The Banate of Severin or Banate of Szörény (Szörényi bánság; Banatul Severinului; Banatus Zewrinensis; Северинско банство, Severinsko banstvo; Северинска бановина, Severinska banovina) was a Hungarian political, military and administrative unit with a special role in the initially anti-Bulgarian, latterly anti-Ottoman defensive system of the medieval Kingdom of Hungary. It was founded by Prince Béla in 1228.

== Territory ==
The Banate of Severin was a march (or a border province) of the medieval Kingdom of Hungary between the Lower Danube and the Olt River (in present-day Oltenia in Romania). A charter of grant, issued on 2 June 1247 to the Knights Hospitallers, mentioned the Olt as its eastern border. The Knights received the "Land of Severin" (Terra de Zeurino), along with the nearby mountains, from Béla IV of Hungary. The king had described the same region as a "deserted and depopulated" land in a letter to Pope Gregory IX on 7 June 1238. Modern scholars assume that either the Hungarian conquest of the territory or confrontations between Bulgaria and Hungary had forced the local population to flee. Historian László Makkai says, the population began to increase by the end of the 1230s, because Béla requested the pope to appoint a bishop for Severin.
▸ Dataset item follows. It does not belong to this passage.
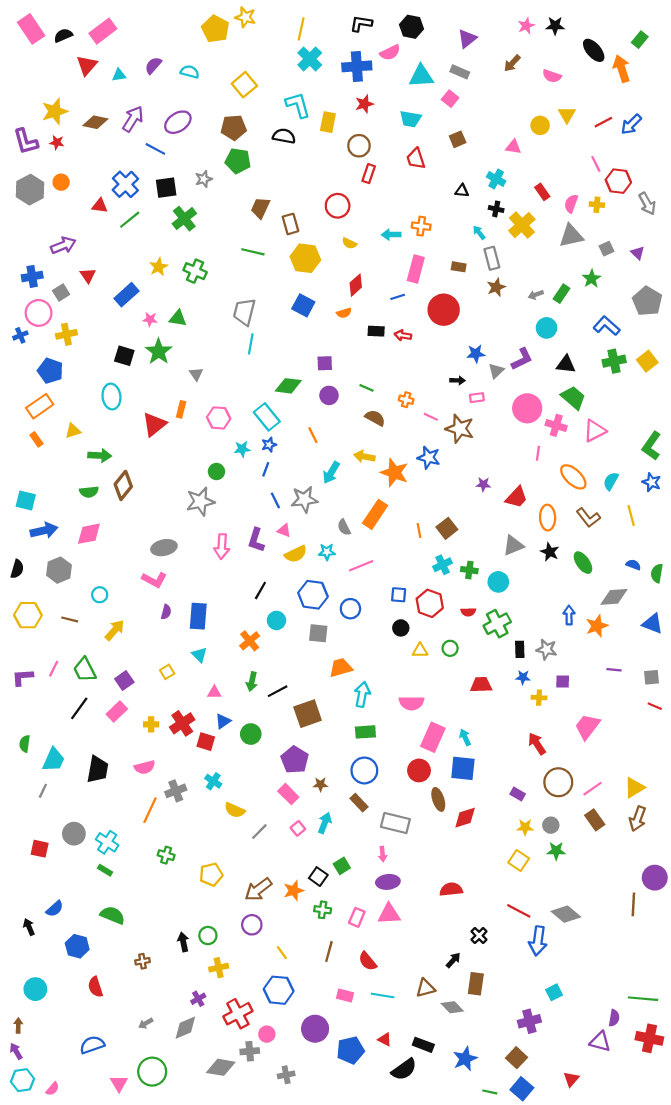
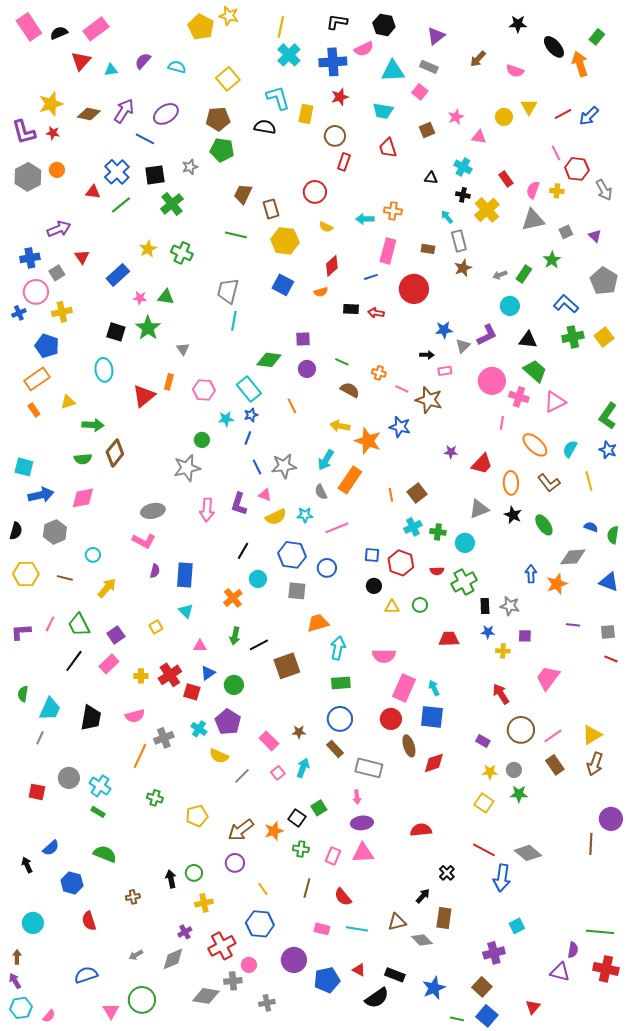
pink star: (526, 26) -> (456, 117), moved
cyan arrow: (331, 473) -> (326, 460), moved
purple pentagon: (295, 760) -> (228, 722), moved

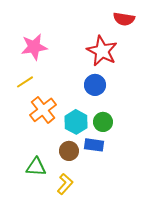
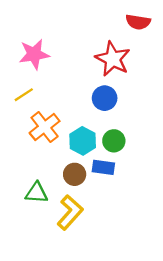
yellow L-shape: (65, 184) -> (70, 212), size x1.4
The 1247 charter of grant also mentioned that "Cumania" bordered the Land of Severin from the east. The same diploma listed two Vlach (or Romanian) political units—the kenezatus of John and Farcaș—which were subjected to the Hospitallers on this occasion. A third kenezatus, which was ruled by Voivode Litovoi, was not included in the grant, but it was left to the Vlachs "as they had held it". However, Béla gave the Hospitallers half of the royal revenues collected in Litovoi's land, with the exception of the revenues from the "Land of Hátszeg" (now Țara Hațegului in Romania). Alexandru Madgearu says, the diploma shows that Litovoi's kenezatus bordered the Land of Severin to the north, thus the banate must have only included southern Oltenia in the middle of the 13th century. The kenezatus of Voivode Seneslau, which was located to the east of the Olt, was fully excluded from the grant.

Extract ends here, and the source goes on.